* **What you are asked to do**
Both the line below containing "Here is an image." and the line containing "Given the image: Segment <item>left", along with every line between them, should be repeated exactly; no other line belongs in the answer.

(Excerpts from a dataset)
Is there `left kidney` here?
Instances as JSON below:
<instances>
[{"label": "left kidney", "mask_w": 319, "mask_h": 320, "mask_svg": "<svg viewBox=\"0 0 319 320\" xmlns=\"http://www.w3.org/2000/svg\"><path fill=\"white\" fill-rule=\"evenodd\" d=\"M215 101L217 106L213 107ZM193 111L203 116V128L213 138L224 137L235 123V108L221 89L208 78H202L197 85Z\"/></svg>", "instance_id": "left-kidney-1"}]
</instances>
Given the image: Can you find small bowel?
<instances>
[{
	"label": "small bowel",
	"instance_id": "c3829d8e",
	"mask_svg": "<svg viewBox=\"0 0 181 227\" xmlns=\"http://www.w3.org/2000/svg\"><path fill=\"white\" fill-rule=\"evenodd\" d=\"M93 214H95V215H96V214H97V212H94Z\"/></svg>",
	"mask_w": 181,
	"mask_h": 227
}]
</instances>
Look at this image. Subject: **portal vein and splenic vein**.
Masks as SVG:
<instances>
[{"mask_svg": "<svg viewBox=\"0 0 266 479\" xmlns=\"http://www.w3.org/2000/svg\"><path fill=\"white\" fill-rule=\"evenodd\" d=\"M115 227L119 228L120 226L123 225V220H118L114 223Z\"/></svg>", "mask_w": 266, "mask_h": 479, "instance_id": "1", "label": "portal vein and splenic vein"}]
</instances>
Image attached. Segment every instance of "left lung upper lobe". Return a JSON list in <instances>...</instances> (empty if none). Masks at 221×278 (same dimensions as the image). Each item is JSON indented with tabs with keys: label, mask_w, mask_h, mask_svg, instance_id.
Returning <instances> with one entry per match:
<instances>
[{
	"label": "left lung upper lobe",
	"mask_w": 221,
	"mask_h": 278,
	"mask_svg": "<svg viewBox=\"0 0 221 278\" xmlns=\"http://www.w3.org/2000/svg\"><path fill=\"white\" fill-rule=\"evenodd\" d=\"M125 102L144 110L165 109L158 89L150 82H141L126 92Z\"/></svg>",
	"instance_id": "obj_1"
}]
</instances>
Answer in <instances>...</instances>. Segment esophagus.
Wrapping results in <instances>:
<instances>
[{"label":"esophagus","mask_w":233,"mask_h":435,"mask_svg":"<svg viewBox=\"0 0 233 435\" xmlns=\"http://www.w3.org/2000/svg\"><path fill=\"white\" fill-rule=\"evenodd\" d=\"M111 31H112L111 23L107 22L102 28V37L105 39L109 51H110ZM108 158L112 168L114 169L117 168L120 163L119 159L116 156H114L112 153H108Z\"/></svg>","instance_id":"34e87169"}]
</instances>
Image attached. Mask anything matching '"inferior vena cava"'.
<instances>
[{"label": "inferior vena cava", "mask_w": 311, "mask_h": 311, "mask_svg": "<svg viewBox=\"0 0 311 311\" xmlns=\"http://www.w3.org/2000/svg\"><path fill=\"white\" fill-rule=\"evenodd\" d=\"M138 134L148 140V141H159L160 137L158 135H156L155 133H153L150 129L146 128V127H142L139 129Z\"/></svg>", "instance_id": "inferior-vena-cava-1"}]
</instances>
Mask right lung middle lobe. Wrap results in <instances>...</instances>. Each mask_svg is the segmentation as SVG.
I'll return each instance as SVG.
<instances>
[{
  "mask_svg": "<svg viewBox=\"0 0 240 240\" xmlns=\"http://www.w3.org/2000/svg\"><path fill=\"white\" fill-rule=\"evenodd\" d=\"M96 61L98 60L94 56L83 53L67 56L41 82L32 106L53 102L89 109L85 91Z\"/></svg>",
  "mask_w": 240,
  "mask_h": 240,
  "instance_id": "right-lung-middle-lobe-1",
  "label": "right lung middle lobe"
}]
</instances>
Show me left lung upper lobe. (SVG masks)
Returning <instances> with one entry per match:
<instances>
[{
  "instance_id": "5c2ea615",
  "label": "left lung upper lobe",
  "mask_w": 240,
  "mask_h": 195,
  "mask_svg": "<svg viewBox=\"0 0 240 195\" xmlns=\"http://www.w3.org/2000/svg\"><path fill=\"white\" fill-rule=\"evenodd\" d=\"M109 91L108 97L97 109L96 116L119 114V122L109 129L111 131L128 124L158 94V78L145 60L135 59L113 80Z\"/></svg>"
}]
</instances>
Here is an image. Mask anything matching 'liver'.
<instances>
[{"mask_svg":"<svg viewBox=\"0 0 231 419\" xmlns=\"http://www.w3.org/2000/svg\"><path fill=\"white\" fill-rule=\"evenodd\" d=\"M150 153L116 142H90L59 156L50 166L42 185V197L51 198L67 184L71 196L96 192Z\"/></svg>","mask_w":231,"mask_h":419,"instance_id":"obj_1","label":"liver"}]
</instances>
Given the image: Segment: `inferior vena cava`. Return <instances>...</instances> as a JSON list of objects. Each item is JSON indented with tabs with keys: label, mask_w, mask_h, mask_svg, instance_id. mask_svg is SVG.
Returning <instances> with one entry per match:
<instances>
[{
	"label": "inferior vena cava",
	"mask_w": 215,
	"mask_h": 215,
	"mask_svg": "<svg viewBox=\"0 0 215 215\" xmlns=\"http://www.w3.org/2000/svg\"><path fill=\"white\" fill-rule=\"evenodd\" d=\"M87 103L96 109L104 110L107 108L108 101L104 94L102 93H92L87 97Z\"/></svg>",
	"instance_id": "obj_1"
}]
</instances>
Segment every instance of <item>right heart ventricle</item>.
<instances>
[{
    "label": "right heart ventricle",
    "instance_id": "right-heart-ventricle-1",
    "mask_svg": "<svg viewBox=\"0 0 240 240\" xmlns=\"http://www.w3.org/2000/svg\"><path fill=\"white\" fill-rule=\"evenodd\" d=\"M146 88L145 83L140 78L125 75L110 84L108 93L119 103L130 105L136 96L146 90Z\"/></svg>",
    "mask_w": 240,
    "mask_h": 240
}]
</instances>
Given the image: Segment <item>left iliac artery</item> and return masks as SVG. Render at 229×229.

==

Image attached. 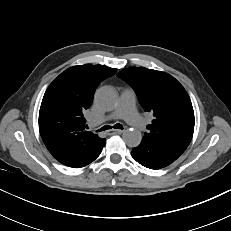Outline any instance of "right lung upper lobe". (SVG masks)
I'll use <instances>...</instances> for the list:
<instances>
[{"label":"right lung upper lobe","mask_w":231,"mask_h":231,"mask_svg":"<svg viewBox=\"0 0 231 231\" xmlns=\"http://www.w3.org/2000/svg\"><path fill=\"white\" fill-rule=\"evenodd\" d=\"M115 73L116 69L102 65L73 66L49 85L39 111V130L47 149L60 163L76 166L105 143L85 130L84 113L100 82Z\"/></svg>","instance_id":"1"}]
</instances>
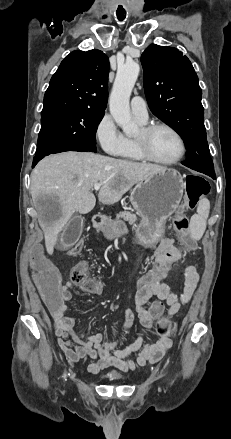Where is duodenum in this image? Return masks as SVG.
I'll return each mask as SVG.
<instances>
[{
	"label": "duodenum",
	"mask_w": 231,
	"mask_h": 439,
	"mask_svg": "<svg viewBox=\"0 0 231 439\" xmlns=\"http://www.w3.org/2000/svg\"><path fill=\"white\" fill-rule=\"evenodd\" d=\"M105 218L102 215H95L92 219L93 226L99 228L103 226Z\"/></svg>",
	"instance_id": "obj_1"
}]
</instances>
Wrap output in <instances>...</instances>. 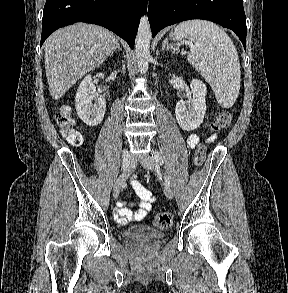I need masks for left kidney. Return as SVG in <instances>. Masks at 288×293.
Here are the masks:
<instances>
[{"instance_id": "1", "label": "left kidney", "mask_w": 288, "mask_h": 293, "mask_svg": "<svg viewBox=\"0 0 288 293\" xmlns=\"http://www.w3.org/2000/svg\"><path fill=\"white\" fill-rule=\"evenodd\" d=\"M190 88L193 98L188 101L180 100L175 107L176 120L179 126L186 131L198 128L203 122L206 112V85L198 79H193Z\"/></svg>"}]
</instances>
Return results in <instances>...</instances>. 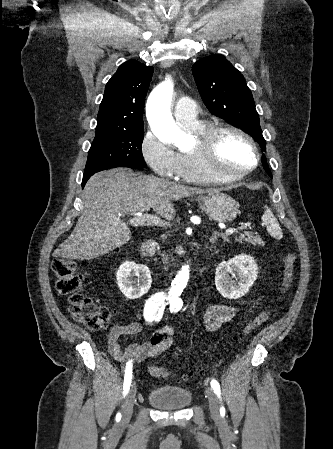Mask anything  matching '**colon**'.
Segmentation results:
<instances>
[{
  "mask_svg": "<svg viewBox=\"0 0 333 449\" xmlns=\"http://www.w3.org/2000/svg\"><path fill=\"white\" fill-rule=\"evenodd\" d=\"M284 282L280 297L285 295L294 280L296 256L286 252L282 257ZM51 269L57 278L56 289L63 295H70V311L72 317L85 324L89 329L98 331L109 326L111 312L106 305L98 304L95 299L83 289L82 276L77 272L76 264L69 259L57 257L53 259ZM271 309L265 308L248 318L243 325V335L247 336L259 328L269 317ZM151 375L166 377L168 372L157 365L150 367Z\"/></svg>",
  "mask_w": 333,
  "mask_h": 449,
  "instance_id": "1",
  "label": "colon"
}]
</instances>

* **Exercise solution**
Here is an image. Mask anything matching 'liver'.
<instances>
[{"mask_svg":"<svg viewBox=\"0 0 231 419\" xmlns=\"http://www.w3.org/2000/svg\"><path fill=\"white\" fill-rule=\"evenodd\" d=\"M150 153L116 142H90L59 156L50 166L42 185V197L51 198L67 184L71 196L96 192Z\"/></svg>","mask_w":231,"mask_h":419,"instance_id":"obj_1","label":"liver"}]
</instances>
Given the image: Segment: `inferior vena cava`. Return <instances>...</instances> as a JSON list of objects. Each item is JSON indented with tabs with keys: label, mask_w, mask_h, mask_svg, instance_id. mask_svg is SVG.
Returning <instances> with one entry per match:
<instances>
[{
	"label": "inferior vena cava",
	"mask_w": 215,
	"mask_h": 215,
	"mask_svg": "<svg viewBox=\"0 0 215 215\" xmlns=\"http://www.w3.org/2000/svg\"><path fill=\"white\" fill-rule=\"evenodd\" d=\"M87 103L96 109L104 110L107 108L108 101L104 94L102 93H92L87 97Z\"/></svg>",
	"instance_id": "obj_1"
}]
</instances>
Segment every instance of <item>right heart ventricle</item>.
<instances>
[{
    "label": "right heart ventricle",
    "instance_id": "right-heart-ventricle-1",
    "mask_svg": "<svg viewBox=\"0 0 240 240\" xmlns=\"http://www.w3.org/2000/svg\"><path fill=\"white\" fill-rule=\"evenodd\" d=\"M146 88L145 83L140 78L125 75L110 84L108 93L119 103L130 105L136 96L146 90Z\"/></svg>",
    "mask_w": 240,
    "mask_h": 240
}]
</instances>
Given the image: Segment <item>left iliac artery</item> and return masks as SVG. Render at 229×229.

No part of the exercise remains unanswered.